Bennett estimates the average hourly cost is about $15, though that can range higher or lower depending on any number of factors, such as type of crop, pest, etc. She estimates the aerial applications will generally save growers between 50% and 75% over hand applications.
“In fact, we are seeing a lot of growers call who have never used beneficials before,” she says. “The cost was limiting in the past; it was just for high-dollar crops.”
The company has worked with growers in a wide range of crops, both organic and conventional. Parabug’s rotating drum works with the biology of many beneficial insects to ensure uniform dispersal and gentle release. The design also allows for the use of a variety of different standard carriers such as vermiculite, sawdust, bran, and rice hulls.
“The drum rotates according to its pattern, and it essentially acts like a saltshaker,” she says. “It releases a uniform amount of carrier and insect.”
The grower or the Pest Control Adviser supplies the beneficial predators. The insects can be tricky to work with, as some are so small they are difficult to see with the naked eye. Because of that, Parabug does its own quality check, taking pictures and videos of insects to make sure they’re OK. But Bennett says it’s important for the grower to be well-versed for an effective program.
Many growers do have pretty extensive scouting programs, whether it’s done by their PCA or CCA, or they do it themselves. Bennett says it’s critical for growers to understand the pest pressure in the field as well as the presence and health of their beneficial population. Growers should determine the timing of their beneficial insect applications based on the pest populations they are seeing in the field. In addition, growers should always continue to scout their fields after a beneficial insect release.
“Monitor how well the beneficial population is establishing, as well as determine whether an additional release may be necessary,” she recommends. “Continuous scouting and monitoring are key to an effective integrated pest management program.”
UAV-IQ initially offered only crop health monitoring but now has taken another route to the beneficial insect business, partnering with Koppert Biological Systems.
“We’re extremely excited to team up with the premier company in biocontrol to help address the pest management needs of growers” says Neuman. “What’s great about Koppert is they’ve worked on their packaging for better drone release, making for much more uniform dispersal.”

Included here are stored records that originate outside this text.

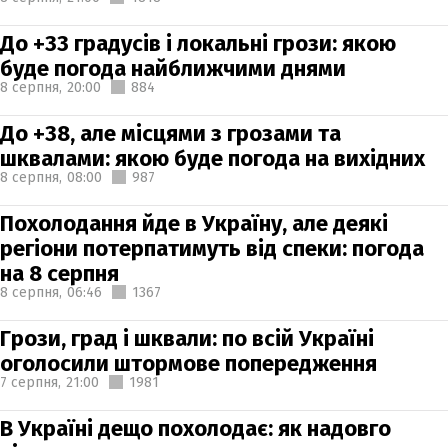
До +33 градусів і локальні грози: якою
буде погода найближчими днями
8 серпня,
20:00
884
До +38, але місцями з грозами та
шквалами: якою буде погода на вихідних
8 серпня,
08:00
987
Похолодання йде в Україну, але деякі
регіони потерпатимуть від спеки: погода
на 8 серпня
8 серпня,
06:46
1367
Грози, град і шквали: по всій Україні
оголосили штормове попередження
7 серпня,
21:00
1981
В Україні дещо похолодає: як надовго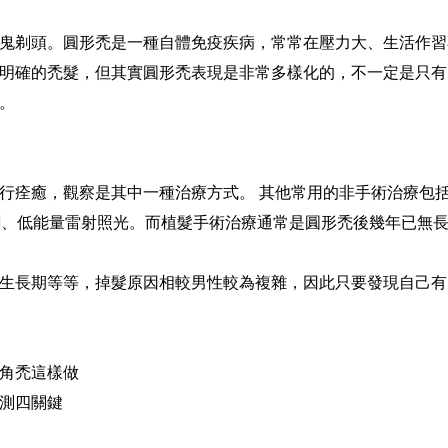
鬼剃頭。圓形禿是一種自體免疫疾病，常常在壓力大、生活作習
明確的禿髮，但其實圓形禿表現是非常多樣化的，不一定是只有
。
行痊癒，觀察是其中一種治療方式。 其他常用的非手術治療包
免疫抑制劑、低能量雷射照光。而植髮手術治療通常是圓形禿後幾年已
生長期等等，掉髮原因相較男性較為複雜，因此只要發現自己有
角禿這樣做
測四關鍵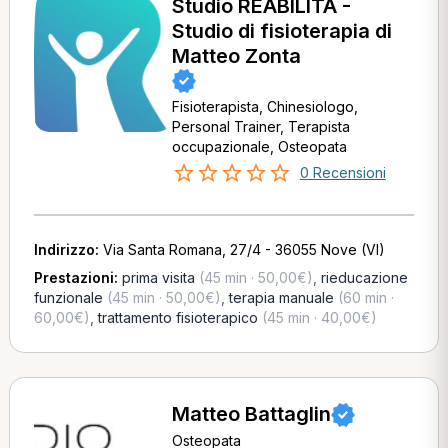
Studio REABILITA -
Studio di fisioterapia di
Matteo Zonta
Fisioterapista, Chinesiologo,
Personal Trainer, Terapista
occupazionale, Osteopata
0 Recensioni
Indirizzo:
Via Santa Romana, 27/4 - 36055 Nove (VI)
Prestazioni:
prima visita
(45 min · 50,00€)
,
rieducazione
funzionale
(45 min · 50,00€)
,
terapia manuale
(60 min ·
60,00€)
,
trattamento fisioterapico
(45 min · 40,00€)
Matteo Battaglin
Osteopata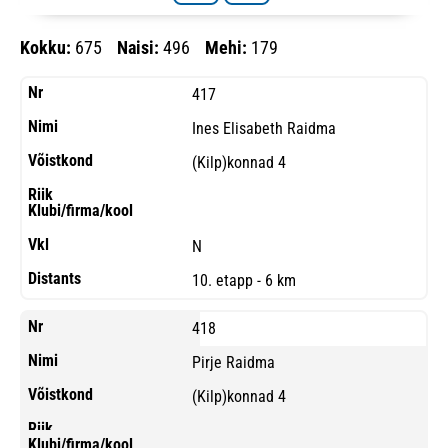
Kokku:
675
Naisi:
496
Mehi:
179
417
Ines Elisabeth Raidma
(Kilp)konnad 4
N
10. etapp - 6 km
418
Pirje Raidma
(Kilp)konnad 4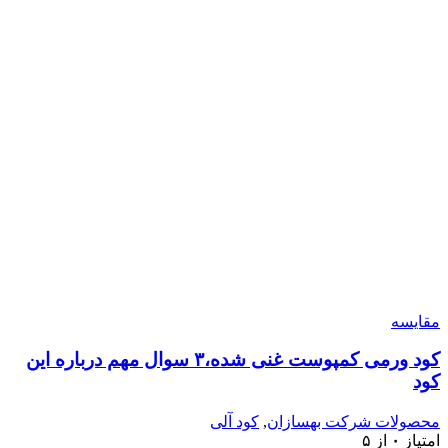
مقایسه
کود ورمی کمپوست غنی شده،۳ سوال مهم درباره این
کود
محصولات شرکت بهسازان
,
کود آلی
امتیاز
۰
از ۵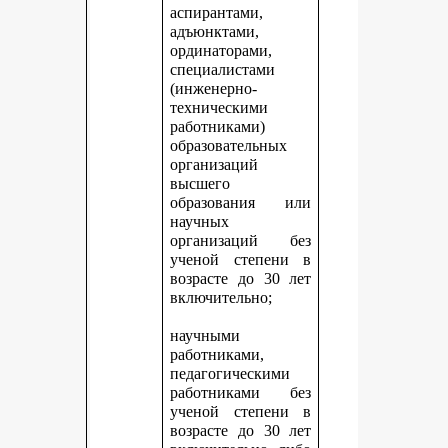
аспирантами,
адъюнктами,
ординаторами,
специалистами
(инженерно-
техническими
работниками)
образовательных
организаций
высшего
образования или
научных
организаций без
ученой степени в
возрасте до 30 лет
включительно;
научными
работниками,
педагогическими
работниками без
ученой степени в
возрасте до 30 лет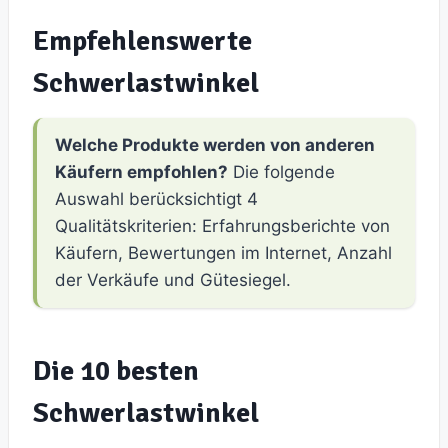
Empfehlenswerte
Schwerlastwinkel
Welche Produkte werden von anderen
Käufern empfohlen?
Die folgende
Auswahl berücksichtigt 4
Qualitätskriterien: Erfahrungsberichte von
Käufern, Bewertungen im Internet, Anzahl
der Verkäufe und Gütesiegel.
Die 10 besten
Schwerlastwinkel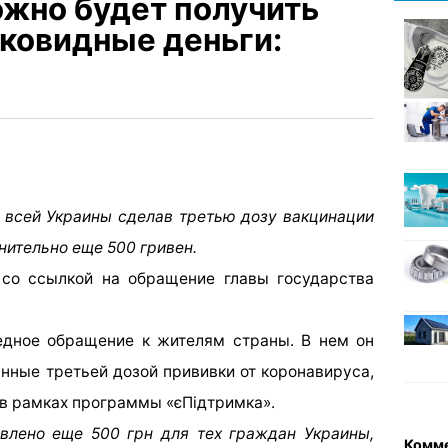
ожно будет получить
ковидные деньги:
е всей Украины сделав третью дозу вакцинации
нительно еще 500 гривен.
со ссылкой на обращение главы государства
едное обращение к жителям страны. В нем он
анные третьей дозой прививки от коронавируса,
 в рамках программы «єПідтримка».
влено еще 500 грн для тех граждан Украины,
Комм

Neuman says there are several advantages to using drone biocontrol besides significantly reducing grower costs.
For example, beneficial predators can get at pests even when they’re hiding where chemicals can’t always reach.
“They hang out in cracks, on the undersides of leaves, and with chemicals you need to supersaturate, but if you release predators or parasitoids, they’re hunters,” he says. “Even if you’re a conventional grower, you can still see a strong benefit.”
Another plus is more efficient distribution than traditional hand application.
“Picture 4 to 10 people walking 100 acres shaking cans — you might not have the highest quality control as to dispersal,” he says. “The drone is calibrated for what the PCA has said is right. The uniformity of the release is improved with drones.”
Finally, more and more, Neuman is encountering growers who are interested in simply reducing their use of chemical pesticides. He knows it is becoming a meaningful impact, because farmers have asked the company to put together a report for their own marketing and regulatory agencies.
“We’ve had growers ask us to put together a case study for how much including a beneficial can reduce chemical usage,” he says. “Growers are interested in proving the reduced usage of chemicals, and we are too.”